According to proposals penned by advertising giant Maurice Saatchi and economist Peter Warburton for the right wing think tank, the Centre for Policy Studies, people earning below £10,000 are too poor to be taxed. In their publication, Poor People! Stop Paying Tax!, the authors claim that the poorest people in the UK are paying tax at a rate of 63 per cent - ' It's a mad world with the poor paying higher taxes than the rich,' they wrote.

According to the report, the problem lies within the 'staggering complexity' of the current taxation system, it is an injustice that allows the government to claims billions of pounds a year in revenue from taxpayers who also claim billions of pounds a year in benefits from the government.

The authors have proposed a radical simplification in which they argue that the tangled web of benefits and credits is simply exchanged for lower tax. In their proposal, the personal income tax allowance is dramatically raised from £4,385 to £10,000. The advantage of this proposal is that eight million people earning less than £10,000 a year stop paying income tax altogether. The typical improvement in their net income is between 4 per cent and 10 per cent.

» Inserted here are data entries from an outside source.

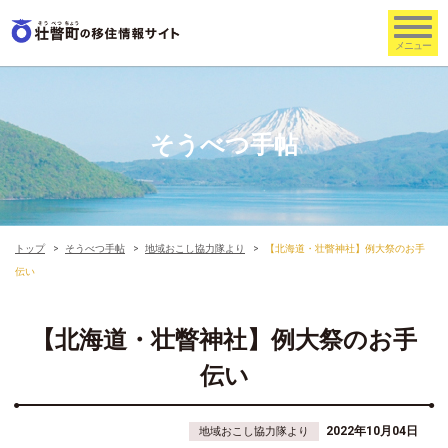
そうべつ手帖
トップ
そうべつ手帖
地域おこし協力隊より
【北海道・壮瞥神社】例大祭のお手
伝い
【北海道・壮瞥神社】例大祭のお手
伝い
2022年10月04日
地域おこし協力隊より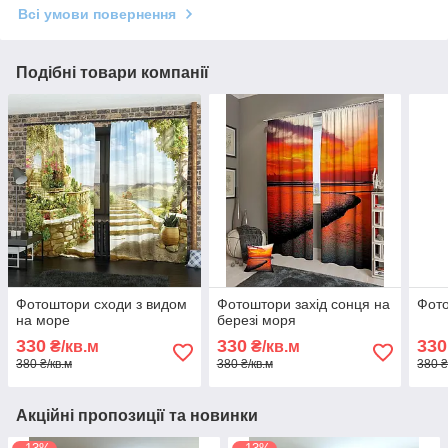
Всі умови повернення
Подібні товари компанії
Фотоштори сходи з видом
Фотоштори захід сонця на
Фот
на море
березі моря
330
330
330
₴/кв.м
₴/кв.м
380 ₴/кв.м
380 ₴/кв.м
380 ₴
Акційні пропозиції та новинки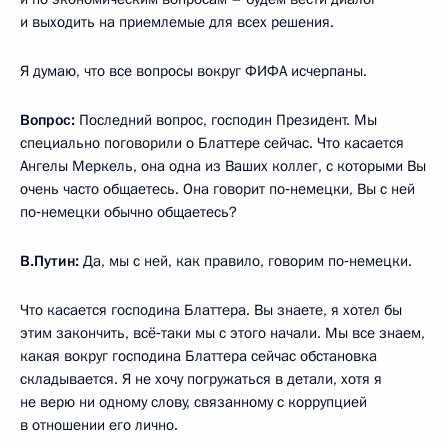
и выходить на приемлемые для всех решения.
Я думаю, что все вопросы вокруг ФИФА исчерпаны.
Вопрос:
Последний вопрос, господин Президент. Мы
специально поговорили о Блаттере сейчас. Что касается
Ангелы Меркель, она одна из Ваших коллег, с которыми Вы
очень часто общаетесь. Она говорит по‑немецки, Вы с ней
по‑немецки обычно общаетесь?
В.Путин:
Да, мы с ней, как правило, говорим по‑немецки.
Что касается господина Блаттера. Вы знаете, я хотел бы
этим закончить, всё‑таки мы с этого начали. Мы все знаем,
какая вокруг господина Блаттера сейчас обстановка
складывается. Я не хочу погружаться в детали, хотя я
не верю ни одному слову, связанному с коррупцией
в отношении его лично.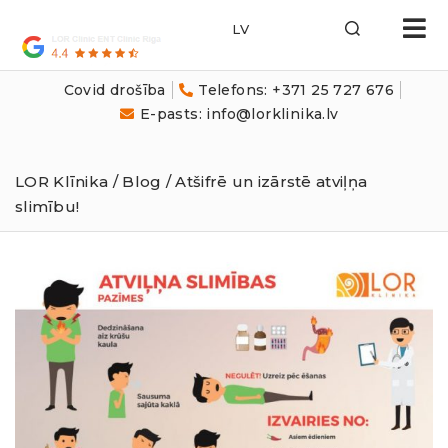
LOR
Klīnika
Covid drošība
Telefons: +371 25 727 676
E-pasts: info@lorklinika.lv
LOR Klīnika
/
Blog
/ Atšifrē un izārstē atviļņa
slimību!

Messrs Saatchi and Warburton have suggested a simple yardstick of taxation to focus attention on the true levels of tax paid. They have declared 'Independence Day', which is the day of the year on which people stop working for the government and start working for themselves and their families, should be brought forward by 5 days. (In the last four years alone that day has moved from 27 May to 10 June).

Under the authors' proposal the UK's official tax burden falls from 38 per cent to 36.5 per cent. They argue that the result will be a dramatically more transparent and open system, understood by all. Not least by the eight million people who will stop paying tax.